Ms Diandra Pratami of the World Food Programme (Indonesia), introducing the
National School Meal Programme carried out in collaboration with the Indonesian Government
Similarly, the initiative in Thailand takes on a community approach to encourage self-reliance on maintaining good health. Mr Araya Rojjanawanicharkorn, a consultant for the Thai Food and Drug Administration and a partner for the pilot in Thailand, shared some insights on the “Nutri-Teacher” initiative where children play a key role in driving nutrition education within the community by sharing and implementing their learnings on healthy behaviours with their families, creating a cycle for demand generation and strengthening nutrition literacy. The self-assessment toolkit which forms the core of the initiative serves as a multi-purpose tool as it evaluates the nutrition knowledge, eating and lifestyle behaviours of an individual ahead of providing the children with in-depth knowledge on nutrition-concepts which are conveyed by the teacher through E-learning and infographics.

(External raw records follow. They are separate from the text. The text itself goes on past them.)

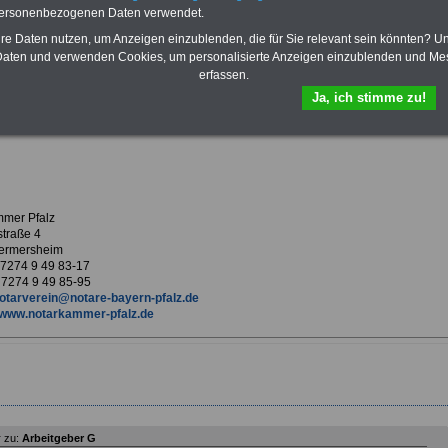
Krankenversicherung
personenbezogenen Daten verwendet.
hre Daten nutzen, um Anzeigen einzublenden, die für Sie relevant sein könnten? U
aten und verwenden Cookies, um personalisierte Anzeigen einzublenden und Me
erfassen.
ur Übersicht Arbeitgeber G
Ja, ich stimme zu!
kammer Pfalz
mer Pfalz
traße 4
ermersheim
9 7274 9 49 83-17
 7274 9 49 85-95
otarverein@notare-bayern-pfalz.de
www.notarkammer-pfalz.de
 zu:
Arbeitgeber G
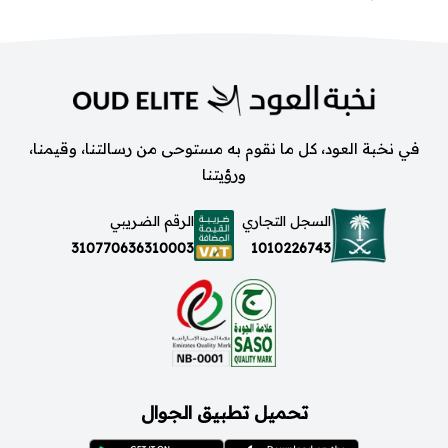
في نخبة العود، كل ما نقوم به مستوحى من رسالتنا، وقيمنا،
ورؤيتنا
السجل التجاري
الرقم الضريبي
1010226743
310770636310003
تحميل تطبيق الجوال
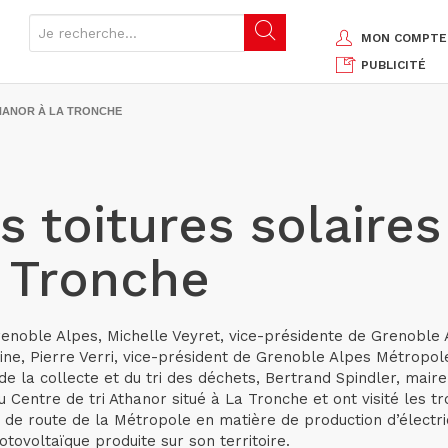
MON COMPTE
PUBLICITÉ
THANOR À LA TRONCHE
s toitures solaire
a Tronche
Grenoble Alpes, Michelle Veyret, vice-présidente de Grenoble
e, Pierre Verri, vice-président de Grenoble Alpes Métropole c
de la collecte et du tri des déchets, Bertrand Spindler, mair
Centre de tri Athanor situé à La Tronche et ont visité les tr
e de route de la Métropole en matière de production d’électric
otovoltaïque produite sur son territoire.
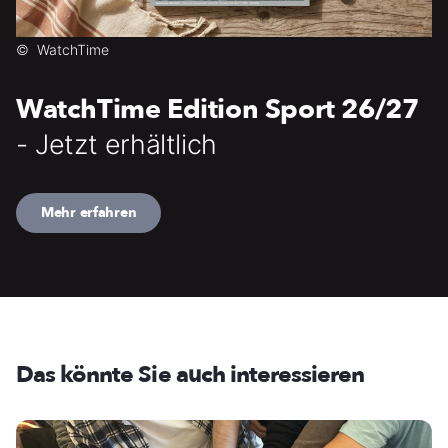
©
WatchTime
WatchTime Edition Sport 26/27
- Jetzt erhältlich
Mehr erfahren
Das könnte Sie auch interessieren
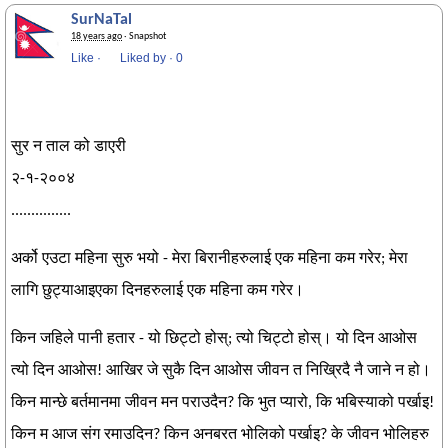
SurNaTal
18 years ago
· Snapshot
Like
·
Liked by
·
0
सुर न ताल को डाएरी
२-१-२००४
...............
अर्को एउटा महिना सुरु भयो - मेरा बिरानीहरुलाई एक महिना कम गरेर; मेरा
लागि छुट्याआइएका दिनहरुलाई एक महिना कम गरेर।
किन जहिले पानी हतार - यो छिट्टो होस्; त्यो चिट्टो होस्। यो दिन आओस
त्यो दिन आओस! आखिर जे सुकै दिन आओस जीवन त निख्रिदै नै जाने न हो।
किन मान्छे बर्तमानमा जीवन मन पराउदैन? कि भुत प्यारो, कि भबिस्याको पर्खाइ!
किन म आज संग रमाउदिन? किन अनबरत भोलिको पर्खाइ? के जीवन भोलिहरु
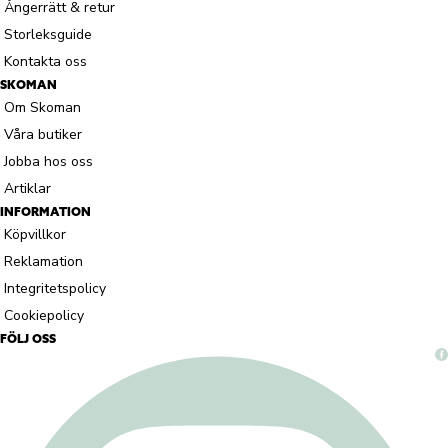
Ångerrätt & retur
Storleksguide
Kontakta oss
SKOMAN
Om Skoman
Våra butiker
Jobba hos oss
Artiklar
INFORMATION
Köpvillkor
Reklamation
Integritetspolicy
Cookiepolicy
FÖLJ OSS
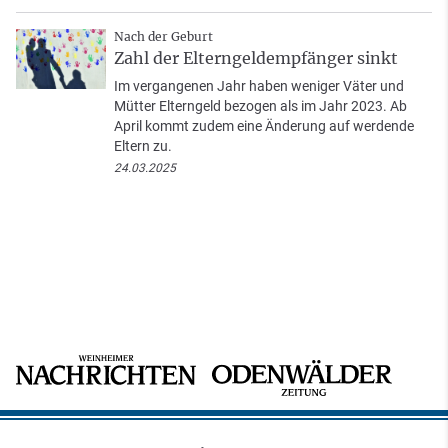
Nach der Geburt
Zahl der Elterngeldempfänger sinkt
Im vergangenen Jahr haben weniger Väter und
Mütter Elterngeld bezogen als im Jahr 2023. Ab
April kommt zudem eine Änderung auf werdende
Eltern zu.
24.03.2025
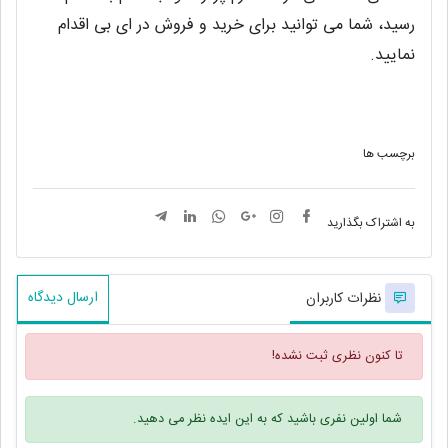
رسید، شما مى توانید براى خرید و فروش در اى بى اقدام
نمایید.
برچسب ها
به اشتراک بگذارید
ارسال دیدگاه
نظرات کاربران
تا کنون نظری ثبت نشده!
شما اولین نفری باشید که به این ایده نظر می دهید.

Mr Araya Rojjanawanicharkorn of the Thailand Food and Drug Administration, explaining the “Nutri-Teacher” initiative.
These pilot initiatives emphasise on the bottom-up approach, tailored to its respective social and cultural norms; as a “one-size-fits-all” approach would not sufficiently address a complex, multi-dimensional problem such as malnutrition.
Launching into real action, the delegates identified key challenges faced by each sector to tackle malnutrition which included the lack of alignment between government ministries and other stakeholders as a result of differing agendas, lack of supporting research that reflect local health status and consumer eating and lifestyle habits to support policy development alongside budget limitations to combat the emerging health challenges.
The key ingredient to building a healthier, well-nourished and a more sustainable Asia, is simple yet complex – partnerships. For partnerships to be established and scaled, delegates agreed that there is a need to establish a common agenda across agencies and to develop a sensitive approach that is localised and nutrition-specific to encourage the adoption of healthy lifestyles.